Reduce memory usage and allocate enough memory for largest context #473

ggerganov · 2023-03-24T19:53:02Z

Utilize ggml scratch buffers to reduce memory usage (see Reduce memory usage during Whisper inference whisper.cpp#431 for more info)
~~Disable BLAS for matrix multiplications where src0 is quantized. In such cases, we allocate too much memory and the performance is not really better~~
Move KV memory into new struct llama_kv_cache
Switch to F16 KV cache by default
Add --mtest argument for running memory test in worst case scenario (i.e. max tokens / max batch size, etc.). Will be moved to separate program
Print required memory usage upon start + memory needed for separate decoders

These prepares for the introduction of llama_state which in the future will hold the KV cache for each separate decoder.

Need help with running the larger models with -c 2048 and see if it works OK

Green-Sky · 2023-03-24T20:14:10Z

loading the 30B q4_1 immediately fails.

p model.type
$1 = MODEL_UNKNOWN

#8  llama_model_load (vocab_only=false, memory_type=GGML_TYPE_F16, n_parts=4, n_ctx=<optimized out>, lctx=..., fname="models/30B/ggml-model-q4_1.bin") at llama.cpp:491
491	            MEM_REQ_SCRATCH0.at(model.type) +

edit:
n_layer = 60

Green-Sky · 2023-03-24T20:23:03Z

running 30B q4_1 now and piping a large textfile into it. gonna take a while.

llama_model_load: loading model from 'models/30B/ggml-model-q4_1.bin' - please wait ...
llama_model_load: n_vocab = 32000
llama_model_load: n_ctx   = 2048
llama_model_load: n_embd  = 6656
llama_model_load: n_mult  = 256
llama_model_load: n_head  = 52
llama_model_load: n_layer = 60
llama_model_load: n_rot   = 128
llama_model_load: f16     = 3
llama_model_load: n_ff    = 17920
llama_model_load: n_parts = 4
llama_model_load: type    = 3
llama_model_load: ggml ctx size = 26389.16 MB
llama_model_load: mem required  = 28693.16 MB (+ 3124.00 MB per state)
llama_model_load: loading model part 1/4 from 'models/30B/ggml-model-q4_1.bin'
llama_model_load: ................................................................... done
llama_model_load: model size =  5819.56 MB / num tensors = 543
llama_model_load: loading model part 2/4 from 'models/30B/ggml-model-q4_1.bin.1'
llama_model_load: ................................................................... done
llama_model_load: model size =  5819.56 MB / num tensors = 543
llama_model_load: loading model part 3/4 from 'models/30B/ggml-model-q4_1.bin.2'
llama_model_load: ................................................................... done
llama_model_load: model size =  5819.56 MB / num tensors = 543
llama_model_load: loading model part 4/4 from 'models/30B/ggml-model-q4_1.bin.3'
llama_model_load: ................................................................... done
llama_model_load: model size =  5819.56 MB / num tensors = 543
llama_init_from_file: kv self size  = 3120.00 MB

edit: in gdb with -O1 -g

rabidcopy · 2023-03-24T20:51:56Z

This looks promising though I'm not able to use --memory_f32 with -c 2048 even on a 7B model while I can easily do that on 13B before with the temporary hardcoded 2048 memory buffer size without needing to use --memory_f16. Memory usage in my case has appeared to go up, oddly. 13B weights on my 16GB RAM system aren't usable with this PR and begins to eat up swap space and hangs my system where previously it didn't.

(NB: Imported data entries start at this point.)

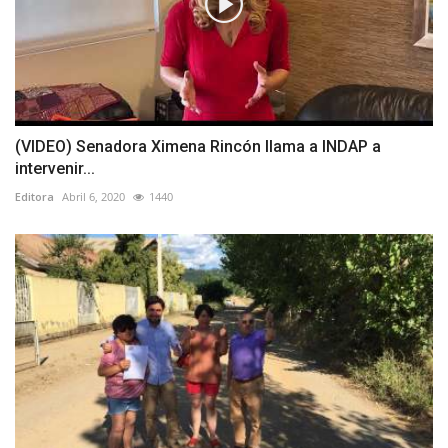
(VIDEO) Senadora Ximena Rincón llama a INDAP a
intervenir...
Editora
Abril 6, 2020
1440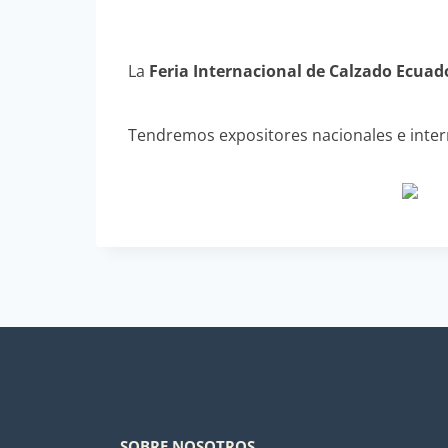
La
Feria Internacional de Calzado Ecuad
Tendremos expositores nacionales e inter
SOBRE NOSOTROS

First RAM graph peak is current master running ./main -m '[7B-model]' -c 2048 --color -t 6 --temp 2 --top_k 30 --top_p 0.18 --repeat_last_n 500 --repeat_penalty 1.15 -p "write a poem about cats" -b 6 -n 256 -s 5 --memory_f16 (can drop --memory_f16)
Second peak is this PR running ./main -m '[7B-model]' -c 2048 --color -t 6 --temp 2 --top_k 30 --top_p 0.18 --repeat_last_n 500 --repeat_penalty 1.15 -p "write a poem about cats" -b 6 -n 256 -s 5 (can't do --memory_f32)
Output of both runs are identical with 10ms per token speed difference. The PR being faster.

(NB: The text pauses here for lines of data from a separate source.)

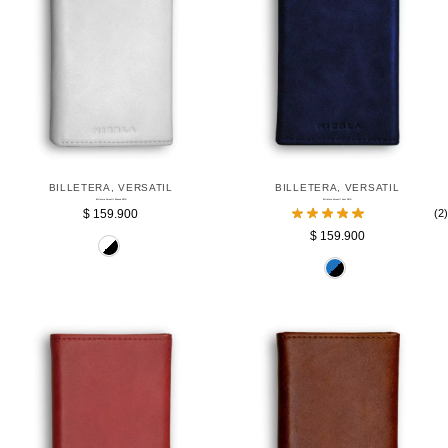
BILLETERA
,
VERSATIL
BILLETERA
,
VERSATIL
Billetera Versatil Blanca RFID
Billetera Versatil Azul RFID
$
159.900
(2)
$
159.900
Blanco
Az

Then another test with 13B weights. First peak is master without --memory_f16. Second peak is PR without --memory_f32.

Green-Sky · 2023-03-24T20:57:37Z

hangs my system where previously it didn't.

it now allocates all memory upfront. before it did not.

The PR being faster.

thought that too, even with -O1, but have to check again.

ggerganov · 2023-03-24T20:58:47Z

@rabidcopy Should be fixed now --memory_f32

Btw, memory usage is higher on your plot now, because the memory for the entire context is pre-allocated at the start to make sure there is enough of it. But if you compare the old version with fully generated context, it will use more memory compared to the new version.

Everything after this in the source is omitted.